Diego Vega, former member of the EF Core team, looked into this issue some time ago, and created an extension method to rewrite the parameter for EF Core 2. Due to changes in EF Core, this stopped working in EF Core 3 (fixed values were generated).
With the help from a very smart colleague, I have managed to rewrite the In extension method to work properly with EF Core 3, see the Gist below.
So if you add the extension method to the test project, the test query can be changed to this:
var result = db.Data
.In(values, d => d.Id)
.ToList();
And the generated SQL looks like this:
SELECT [d].[Id]
FROM [Data] AS [d]
WHERE ((((([d].[Id] = @__v_0) OR ([d].[Id] = @__v_1)) OR (([d].[Id] = @__v_2) OR ([d].[Id] = @__v_3))) OR ((([d].[Id] = @__v_4) OR ([d].[Id] = @__v_5)) OR (([d].[Id] = @__v_6) OR ([d].[Id] = @__v_7)))) OR (((([d].[Id] = @__v_8) OR ([d].[Id] = @__v_9)) OR (([d].[Id] = @__v_10) OR ([d].[Id] = @__v_11))) OR ((([d].[Id] = @__v_12) OR ([d].[Id] = @__v_13)) OR (([d].[Id] = @__v_14) OR ([d].[Id] = @__v_15))))) OR ((((([d].[Id] = @__v_16) OR ([d].[Id] = @__v_17)) OR (([d].[Id] = @__v_18) OR ([d].[Id] = @__v_19))) OR ((([d].[Id] = @__v_20) OR ([d].[Id] = @__v_21)) OR (([d].[Id] = @__v_22) OR ([d].[Id] = @__v_23)))) OR (((([d].[Id] = @__v_24) OR ([d].[Id] = @__v_25)) OR (([d].[Id] = @__v_26) OR ([d].[Id] = @__v_27))) OR ((([d].[Id] = @__v_28) OR ([d].[Id] = @__v_29)) OR (([d].[Id] = @__v_30) OR ([d].[Id] = @__v_31)))))
You may ask: But if the number of parameters changes, will that not cause individual plans, and some degree of cache pollution anyway?
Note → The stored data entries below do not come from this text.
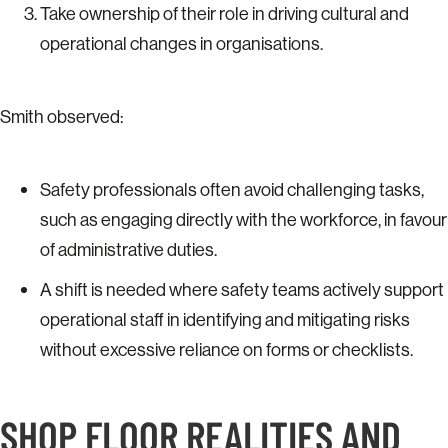
Take ownership of their role in driving cultural and
operational changes in organisations.
Smith observed:
Safety professionals often avoid challenging tasks,
such as engaging directly with the workforce, in favour
of administrative duties.
A shift is needed where safety teams actively support
operational staff in identifying and mitigating risks
without excessive reliance on forms or checklists.
SHOP FLOOR REALITIES AND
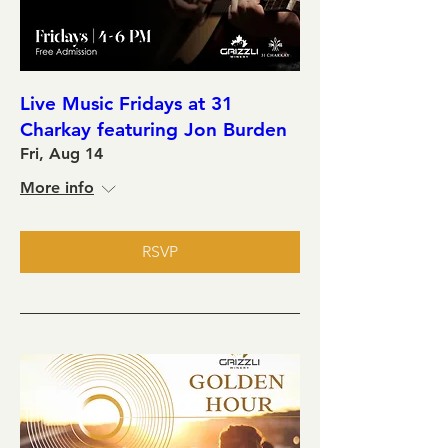
Live Music Fridays at 31
Charkay featuring Jon Burden
Fri, Aug 14
More info
RSVP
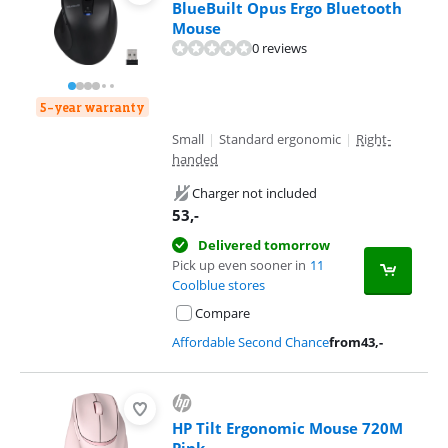
BlueBuilt Opus Ergo Bluetooth
Mouse
0 reviews
5-year warranty
Small
|
Standard ergonomic
|
Right-
handed
Charger not included
53
,-
Delivered tomorrow
Pick up even sooner in
11
Coolblue stores
Compare
Affordable Second Chance
from
43
,-
HP Tilt Ergonomic Mouse 720M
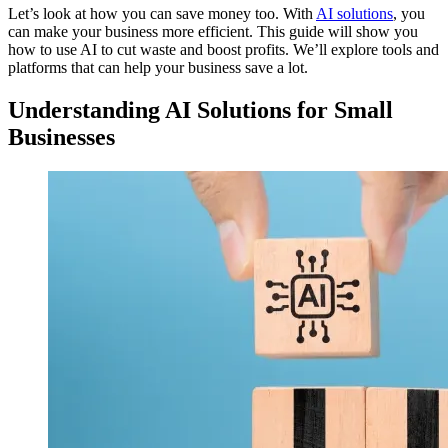
Let’s look at how you can save money too. With
AI solutions
, you
can make your business more efficient. This guide will show you
how to use AI to cut waste and boost profits. We’ll explore tools and
platforms that can help your business save a lot.
Understanding AI Solutions for Small
Businesses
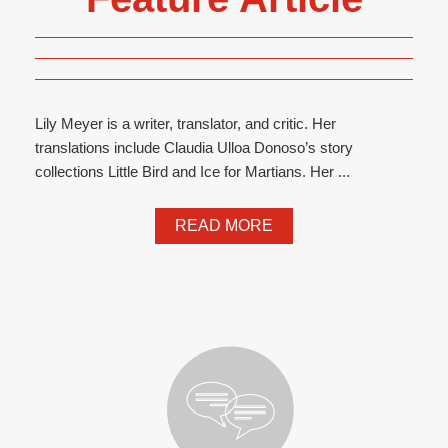
Lily Meyer is a writer, translator, and critic. Her
translations include Claudia Ulloa Donoso’s story
collections Little Bird and Ice for Martians. Her ...
READ MORE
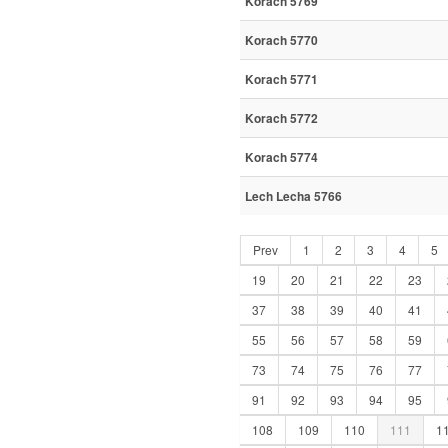
Korach 5769
Korach 5770
Korach 5771
Korach 5772
Korach 5774
Lech Lecha 5766
Prev
1
2
3
4
5
19
20
21
22
23
37
38
39
40
41
55
56
57
58
59
73
74
75
76
77
91
92
93
94
95
108
109
110
111
1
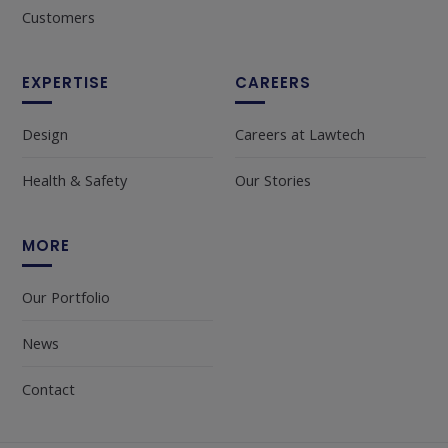
Customers
EXPERTISE
CAREERS
Design
Careers at Lawtech
Health & Safety
Our Stories
MORE
Our Portfolio
News
Contact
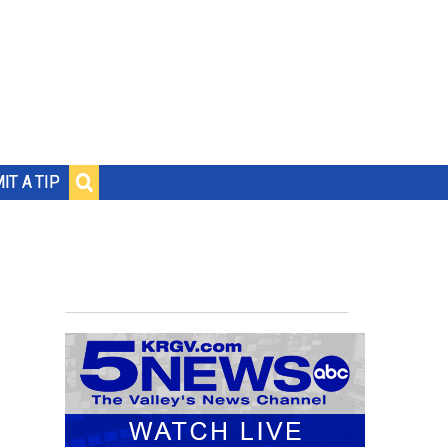
IT A TIP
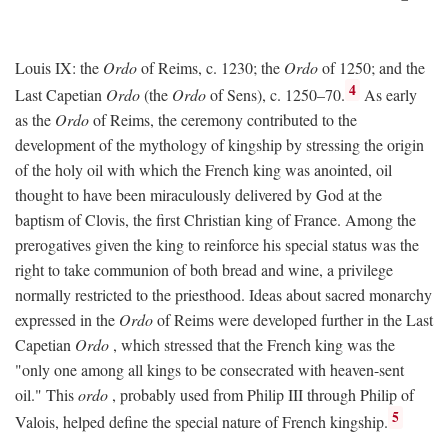
Louis IX: the
Ordo
of Reims, c. 1230; the
Ordo
of 1250; and the
4
Last Capetian
Ordo
(the
Ordo
of Sens), c. 1250–70.
As early
as the
Ordo
of Reims, the ceremony contributed to the
development of the mythology of kingship by stressing the origin
of the holy oil with which the French king was anointed, oil
thought to have been miraculously delivered by God at the
baptism of Clovis, the first Christian king of France. Among the
prerogatives given the king to reinforce his special status was the
right to take communion of both bread and wine, a privilege
normally restricted to the priesthood. Ideas about sacred monarchy
expressed in the
Ordo
of Reims were developed further in the Last
Capetian
Ordo
, which stressed that the French king was the
"only one among all kings to be consecrated with heaven-sent
oil." This
ordo
, probably used from Philip III through Philip of
5
Valois, helped define the special nature of French kingship.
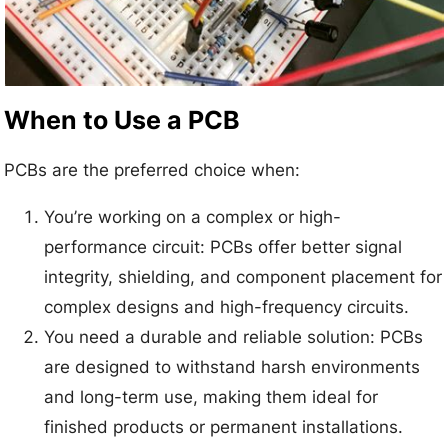
When to Use a PCB
PCBs are the preferred choice when:
You’re working on a complex or high-
performance circuit: PCBs offer better signal
integrity, shielding, and component placement for
complex designs and high-frequency circuits.
You need a durable and reliable solution: PCBs
are designed to withstand harsh environments
and long-term use, making them ideal for
finished products or permanent installations.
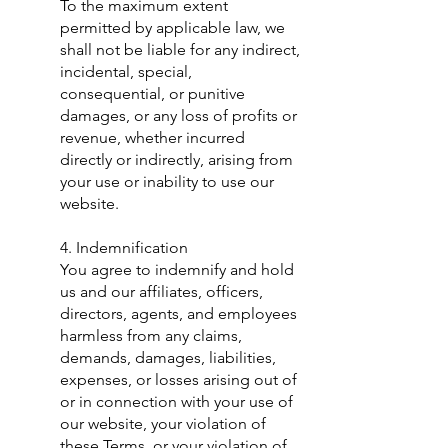
To the maximum extent
permitted by applicable law, we
shall not be liable for any indirect,
incidental, special,
consequential, or punitive
damages, or any loss of profits or
revenue, whether incurred
directly or indirectly, arising from
your use or inability to use our
website.
​4. Indemnification
You agree to indemnify and hold
us and our affiliates, officers,
directors, agents, and employees
harmless from any claims,
demands, damages, liabilities,
expenses, or losses arising out of
or in connection with your use of
our website, your violation of
these Terms, or your violation of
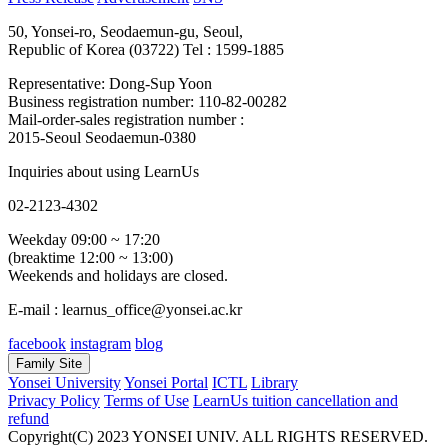
50, Yonsei-ro, Seodaemun-gu, Seoul,
Republic of Korea (03722)
Tel : 1599-1885
Representative: Dong-Sup Yoon
Business registration number: 110-82-00282
Mail-order-sales registration number :
2015-Seoul Seodaemun-0380
Inquiries about using LearnUs
02-2123-4302
Weekday 09:00 ~ 17:20
(breaktime 12:00 ~ 13:00)
Weekends and holidays are closed.
E-mail : learnus_office@yonsei.ac.kr
facebook
instagram
blog
Family Site
Yonsei University
Yonsei Portal
ICTL
Library
Privacy Policy
Terms of Use
LearnUs tuition cancellation and
refund
Copyright(C) 2023 YONSEI UNIV. ALL RIGHTS RESERVED.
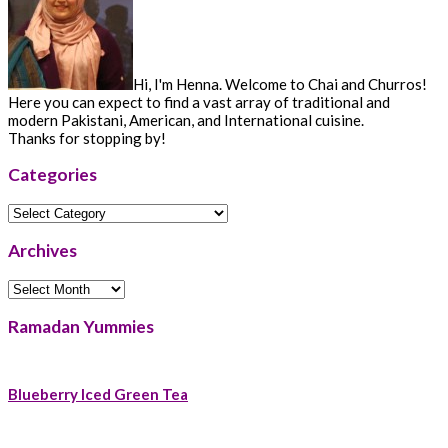
Hi, I'm Henna. Welcome to Chai and Churros!
Here you can expect to find a vast array of traditional and
modern Pakistani, American, and International cuisine.
Thanks for stopping by!
Categories
Categories
Archives
Archives
Ramadan Yummies
Blueberry Iced Green Tea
Yes, so the In method "pads" the parameters - they are put into buckets of size 1, 2, 4, 8, 16, 32, 64, 128, 256, 512, 1024 and 2048. So for any given query, you will create a maximum of 12 plans. 2048 is the maximum number of parameters supported by SQL Server from ADO.NET and if you have more values than that, it will be up to you to split them in buckets of 2048 each.
The Gist for the extension method
Hope you find this useful, and it will help you create better and more scalable solutions with EF Core and SQL Server.